Reputation: 361
I would like to list all unique extension types in a recursive directory. I have tried the following code, it didn't print anything. It works if I put for example ".m4a". In addition, even if this code worked for ".*" it was going to list all the files but I only want the list of unique extensions. I can't list of extensions and search for them because I don't know what different file types exist.
for file in os.listdir(root):
if file.endswith(".*"):
print(os.path.join(root, file))
This question has been asked at How can I find all of the distinct file extensions in a folder hierarchy? but it didn't help because it is for Linux machine.
Upvotes: 3
Views: 2789
Reputation: 2368
Adding to the answer https://stackoverflow.com/a/54077718/8942966 by Patrick
You can get the number of files associated with each extension using the following.
from collections import Counter
extensions = list(os.path.splitext(f)[1] for dir,dirs,files in os.walk('.') for f in files)
print(Counter(extensions))
Upvotes: 0
Reputation: 25895
That other question is not about Python anyway. One way to do this is to walk the path, which recursively enters subdirectories and add the file types to a set:
import os
exts = set(f.split('.')[-1] for dir,dirs,files in os.walk('.') for f in files if '.' in f)
Use [-1]
after splitting to extract the last part, in-case the filename contains a .
.
Use if '.' in f
to make sure the file actually has an extension.
Mulled it over
and my insistence to not use splitext
seems unwarranted, it's much cleaner:
import os
exts = set(os.splitext(f)[1] for dir,dirs,files in os.walk('.') for f in files)

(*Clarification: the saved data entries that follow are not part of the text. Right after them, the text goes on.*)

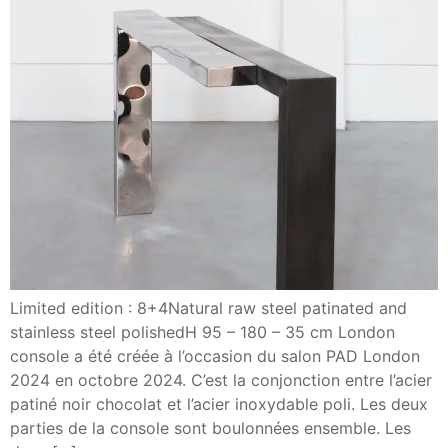
Limited edition : 8+4Natural raw steel patinated and
stainless steel polishedH 95 – 180 – 35 cm London
console a été créée à l’occasion du salon PAD London
2024 en octobre 2024. C’est la conjonction entre l’acier
patiné noir chocolat et l’acier inoxydable poli. Les deux
parties de la console sont boulonnées ensemble. Les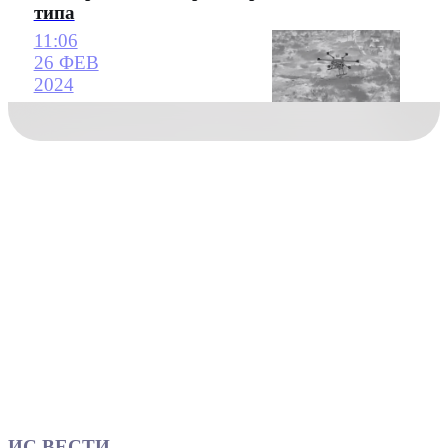
типа
11:06
26 ФЕВ
2024
ИС ВЕСТИ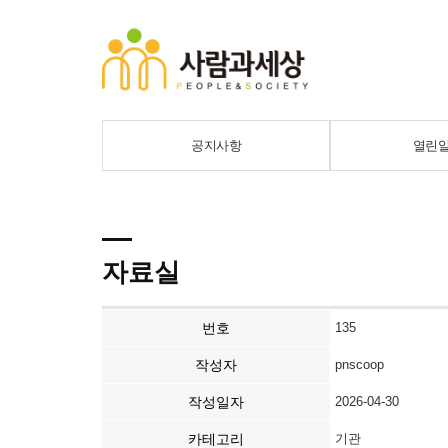
공지사항
열린
자료실
번호
135
작성자
pnscoop
작성일자
2026-04-30
카테고리
기관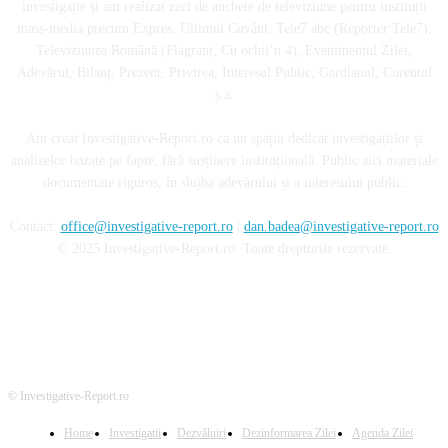
investigație și am realizat zeci de anchete de televiziune pentru instituții
mass-media precum Expres, Ultimul Cuvânt, Tele7 abc (Reporter Tele7),
Televiziunea Română (Flagrant, Cu ochii’n 4), Evenimentul Zilei,
Adevărul, Bilanț, Prezent, Privirea, Interesul Public, Gardianul, Curentul
ș.a.
Am creat Investigative-Report.ro ca un spațiu dedicat investigațiilor și
analizelor bazate pe fapte, fără susținere instituțională. Public aici materiale
documentate riguros, în slujba adevărului și a interesului public.
Contact:
office@investigative-report.ro
|
dan.badea@investigative-report.ro
© 2025 Investigative-Report.ro. Toate drepturile rezervate.
© Investigative-Report.ro
Home
Investigatii
Dezvăluiri
Dezinformarea Zilei
Agenda Zilei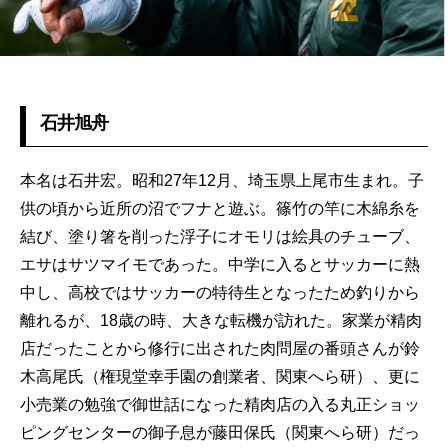
石井旭舟
本名は石井宏。昭和27年12月、埼玉県上尾市生まれ。子
供の頃から近所の沼でフナと遊ぶ。篠竹の竿に木綿糸を
結び、塗り箸を削った浮子にオモリは絵具のチューブ、
エサはサツマイモであった。中学に入るとサッカーに熱
中し、高校ではサッカーの特待生となったため釣りから
離れるが、18歳の時、大きな転機が訪れた。家業が精肉
店だったことから修行に出された肉問屋の番頭さんが鈴
木高尾氏（権現堂幸手園の創業者、関東へら研）、更に
小売業の勉強で御世話になった精肉店の入る丸正ショッ
ピングセンターの御子息が藤田保氏（関東へら研）だっ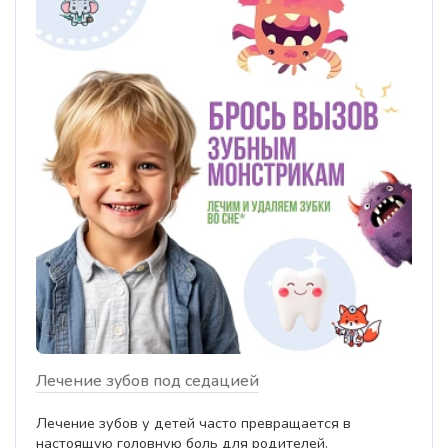
Лечение зубов под седацией
Лечение зубов у детей часто превращается в
настоящую головную боль для родителей.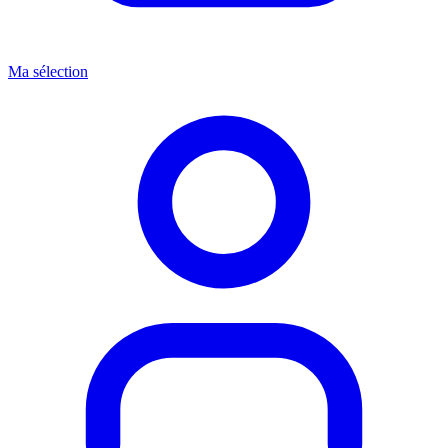
Ma sélection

which will return empty extensions for files with no extension.
Upvotes: 4
Reputation: 51643
you are only looking for files that end on (literally) .*
- simply do:
import os
extensions = set()
my_root = "./" # some dir to start in
for root, dirs, files in os.walk(my_root) :
for file in files:
pathname, exten = os.path.splitext(file)
extensions.add(exten)
print(extensions) # or print(list(extensions)) if you want a list afterwards
Putting the extensions into a set
makes them unique
Doku:
If you want a (long) 1-liner: see kabanus answer - same logic but set comprehension and hence slightly faster) - not that it matters much ;o)
Upvotes: 1
Reputation: 91
You may try something like:
from os import path
from glob import glob
root = '/tmp'
exts = set()
for file_ in glob(root + '/**/*.*', recursive=True):
exts.add(path.splitext(file_)[-1])
and in exts
you will find all unique extensions
Upvotes: 0
Reputation: 3524
The *
character is normally interpreted by the shell and expanded by it. To access similar functionality in python, you can us the glob
module of the standard library. Here's an example doing what you want to achieve:
from glob import glob
extensions = set(filename.split('.')[1] for filename in glob('*.*'))
for extension in extensions:
print(extension)
Upvotes: 0